START RECORDS PROVIDED
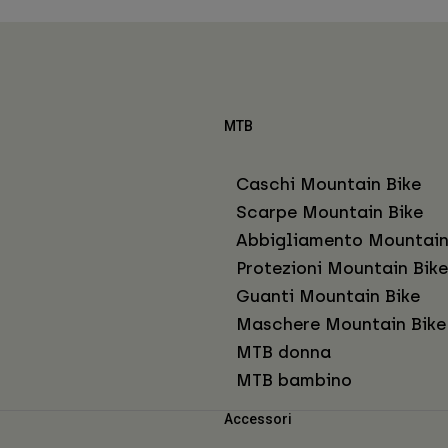
MTB
Caschi Mountain Bike
Scarpe Mountain Bike
Abbigliamento Mountain
Protezioni Mountain Bike
Guanti Mountain Bike
Maschere Mountain Bike
MTB donna
MTB bambino
Accessori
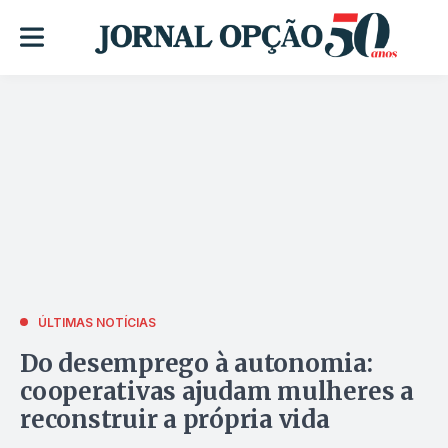
ÚLTIMAS NOTÍCIAS
Do desemprego à autonomia:
cooperativas ajudam mulheres a
reconstruir a própria vida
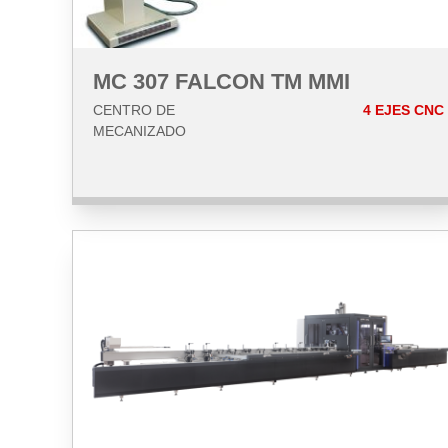
MC 307 FALCON TM MMI
CENTRO DE
4 EJES CNC
MECANIZADO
END RECORDS PROVIDED
From the first line to the last, copy the records above exactly and drop any pictures.

REPLY TO THE TASK >>
MTB
Caschi Mountain Bike
Scarpe Mountain Bike
Abbigliamento Mountain
Protezioni Mountain Bike
Guanti Mountain Bike
Maschere Mountain Bike
MTB donna
MTB bambino
Accessori
ÚLTIMAS NOTÍCIAS
Do desemprego à autonomia:
cooperativas ajudam mulheres a
reconstruir a própria vida
MC 307 FALCON TM MMI
CENTRO DE
4 EJES CNC
MECANIZADO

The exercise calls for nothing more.